1. Politik
  2. Deutschland

Sachsen-Anhalt: Ministerpräsident Reiner Haseloff entlässt Innenminister Holger Stahlknecht

Streit um Rundfunkbeitrag : Sachsen-Anhalts Ministerpräsident Haseloff entlässt Innenminister

Sachsen-Anhalts Ministerpräsident Reiner Haseloff hat seinen Innenminister Holger Stahlknecht entlassen. Grund ist ein nicht abgesprochenes Interview Stahlknechts zum Koalitionsstreit um den Rundfunkbeitrag.

Sachsen-Anhalts Ministerpräsident Reiner Haseloff hat Innenminister Holger Stahlknecht (beide CDU) entlassen. Das teilte die Staatskanzlei am Freitag mit. Auslöser waren Äußerungen Stahlknechts in einem Zeitungsinterview, in dem er mit einer CDU-Minderheitsregierung im Fall eines Bruchs der schwarz-rot-grünen Koalition gedroht hatte.

Stahlknecht habe während der laufenden Bemühungen des Ministerpräsidenten, die Kenia-Koalition zu stabilisieren, "unabgestimmt" und "öffentlich den Koalitionsbruch und die Möglichkeit einer allein von der CDU gebildeten Minderheitsregierung in den Raum gestellt", erklärte die Staatskanzlei in Magdeburg. Stahlknecht war seit 2011 Innenminister von Sachsen-Anhalt und ist seit gut zwei Jahren CDU-Landeschef.

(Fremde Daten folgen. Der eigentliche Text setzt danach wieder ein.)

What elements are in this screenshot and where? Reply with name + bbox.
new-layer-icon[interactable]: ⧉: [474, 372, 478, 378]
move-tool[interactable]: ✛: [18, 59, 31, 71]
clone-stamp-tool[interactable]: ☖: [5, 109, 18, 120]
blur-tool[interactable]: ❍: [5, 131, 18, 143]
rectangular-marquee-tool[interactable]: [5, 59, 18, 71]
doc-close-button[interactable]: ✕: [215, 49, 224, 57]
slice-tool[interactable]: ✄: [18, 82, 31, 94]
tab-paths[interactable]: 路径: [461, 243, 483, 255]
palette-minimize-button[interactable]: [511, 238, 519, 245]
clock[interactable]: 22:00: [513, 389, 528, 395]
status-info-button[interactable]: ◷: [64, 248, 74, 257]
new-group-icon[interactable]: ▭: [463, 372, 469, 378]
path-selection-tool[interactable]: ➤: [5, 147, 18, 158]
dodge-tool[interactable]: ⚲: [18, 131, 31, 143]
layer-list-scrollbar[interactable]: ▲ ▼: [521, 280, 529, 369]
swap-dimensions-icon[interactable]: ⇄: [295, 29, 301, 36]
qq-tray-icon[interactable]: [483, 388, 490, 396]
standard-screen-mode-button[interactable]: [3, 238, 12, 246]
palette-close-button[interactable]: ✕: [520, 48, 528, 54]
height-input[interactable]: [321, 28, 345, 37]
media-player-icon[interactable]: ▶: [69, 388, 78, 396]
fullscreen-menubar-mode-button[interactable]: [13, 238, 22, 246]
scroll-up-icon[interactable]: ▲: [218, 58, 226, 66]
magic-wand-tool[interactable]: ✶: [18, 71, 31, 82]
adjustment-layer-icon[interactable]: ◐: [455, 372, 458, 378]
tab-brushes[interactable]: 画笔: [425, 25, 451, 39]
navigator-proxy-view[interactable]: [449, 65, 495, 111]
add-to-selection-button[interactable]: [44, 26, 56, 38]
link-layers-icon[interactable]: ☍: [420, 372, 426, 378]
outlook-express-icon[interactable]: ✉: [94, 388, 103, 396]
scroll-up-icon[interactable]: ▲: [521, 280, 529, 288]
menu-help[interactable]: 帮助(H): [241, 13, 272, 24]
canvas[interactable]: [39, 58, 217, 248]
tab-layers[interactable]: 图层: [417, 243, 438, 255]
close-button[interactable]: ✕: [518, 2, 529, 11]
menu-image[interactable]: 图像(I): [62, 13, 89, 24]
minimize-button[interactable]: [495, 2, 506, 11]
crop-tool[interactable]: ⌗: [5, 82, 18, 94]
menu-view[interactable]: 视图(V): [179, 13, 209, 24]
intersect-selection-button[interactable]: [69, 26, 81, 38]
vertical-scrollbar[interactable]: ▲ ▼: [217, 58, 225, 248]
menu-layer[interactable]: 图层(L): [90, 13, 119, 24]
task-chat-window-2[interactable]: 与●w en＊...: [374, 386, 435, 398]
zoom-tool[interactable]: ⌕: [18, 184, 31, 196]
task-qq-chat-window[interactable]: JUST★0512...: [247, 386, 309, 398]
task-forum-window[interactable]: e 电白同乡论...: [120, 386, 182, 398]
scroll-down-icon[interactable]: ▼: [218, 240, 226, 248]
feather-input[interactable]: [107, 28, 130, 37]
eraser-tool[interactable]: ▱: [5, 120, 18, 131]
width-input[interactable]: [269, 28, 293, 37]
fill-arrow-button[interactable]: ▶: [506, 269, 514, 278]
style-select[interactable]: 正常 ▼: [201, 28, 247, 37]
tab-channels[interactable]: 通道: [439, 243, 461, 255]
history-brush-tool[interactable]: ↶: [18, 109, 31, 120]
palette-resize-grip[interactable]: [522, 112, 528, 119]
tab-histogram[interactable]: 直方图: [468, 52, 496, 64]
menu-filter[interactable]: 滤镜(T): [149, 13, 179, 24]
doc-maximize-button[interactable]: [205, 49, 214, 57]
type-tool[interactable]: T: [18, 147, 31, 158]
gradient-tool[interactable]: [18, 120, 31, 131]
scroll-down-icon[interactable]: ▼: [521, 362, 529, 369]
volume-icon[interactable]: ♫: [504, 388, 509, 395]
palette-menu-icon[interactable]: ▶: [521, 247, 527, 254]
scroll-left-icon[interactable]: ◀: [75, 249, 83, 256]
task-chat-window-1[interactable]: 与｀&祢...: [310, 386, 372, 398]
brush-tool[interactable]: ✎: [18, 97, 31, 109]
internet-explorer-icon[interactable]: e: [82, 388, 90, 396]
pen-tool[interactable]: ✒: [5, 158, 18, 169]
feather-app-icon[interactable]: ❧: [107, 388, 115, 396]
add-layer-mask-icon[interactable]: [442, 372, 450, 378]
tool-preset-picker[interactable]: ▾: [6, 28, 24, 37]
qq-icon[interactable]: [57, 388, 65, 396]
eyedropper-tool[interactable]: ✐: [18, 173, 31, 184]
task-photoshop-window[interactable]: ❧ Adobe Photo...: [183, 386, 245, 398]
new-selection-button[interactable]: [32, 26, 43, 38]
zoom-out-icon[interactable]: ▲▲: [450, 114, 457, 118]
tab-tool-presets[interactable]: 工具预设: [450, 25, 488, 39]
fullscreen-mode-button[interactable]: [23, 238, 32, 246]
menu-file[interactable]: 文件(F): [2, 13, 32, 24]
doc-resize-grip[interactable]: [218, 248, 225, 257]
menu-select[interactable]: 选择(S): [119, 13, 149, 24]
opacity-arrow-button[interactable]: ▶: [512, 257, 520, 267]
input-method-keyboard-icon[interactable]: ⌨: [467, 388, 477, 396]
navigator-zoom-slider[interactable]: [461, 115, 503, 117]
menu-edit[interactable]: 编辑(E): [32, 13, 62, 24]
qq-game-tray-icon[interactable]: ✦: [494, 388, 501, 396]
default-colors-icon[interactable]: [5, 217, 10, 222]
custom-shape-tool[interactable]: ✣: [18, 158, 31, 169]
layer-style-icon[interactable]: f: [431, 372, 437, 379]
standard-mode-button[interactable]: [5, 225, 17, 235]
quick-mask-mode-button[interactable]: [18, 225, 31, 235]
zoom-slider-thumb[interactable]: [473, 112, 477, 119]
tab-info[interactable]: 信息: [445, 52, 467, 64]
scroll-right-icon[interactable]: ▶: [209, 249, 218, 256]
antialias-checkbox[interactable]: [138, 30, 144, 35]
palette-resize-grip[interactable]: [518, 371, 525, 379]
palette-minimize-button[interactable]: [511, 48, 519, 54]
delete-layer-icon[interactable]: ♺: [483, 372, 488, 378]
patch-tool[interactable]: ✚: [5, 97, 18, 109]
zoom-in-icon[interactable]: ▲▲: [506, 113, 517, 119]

Haseloff betonte, gerade angesichts der Corona-Pandemie sei es weiterhin sein Ziel, "eine in jeder Hinsicht handlungsfähige Regierung anzuführen". Das dafür notwendige Vertrauensverhältnis, das in besonderer Weise auch in die Führung des Innenministeriums erforderlich sei, sei durch das Vorgehen Stahlknechts "so schwer gestört, dass er der Landesregierung nicht weiter angehören kann".

Die Kenia-Koalition in Sachsen-Anhalt steht auf der Kippe, weil die CDU dem neuen Medienänderungsstaatsvertrag, der eine Beitragsanhebung für den öffentlich-rechtlichen Rundfunk zum 1. Januar vorsieht, nicht zustimmen will. Auch die AfD lehnt den Staatsvertrag ab und hätte zusammen mit der CDU eine Mehrheit im Parlament. SPD und Grüne wollen der Gebührenanhebung dagegen zustimmen.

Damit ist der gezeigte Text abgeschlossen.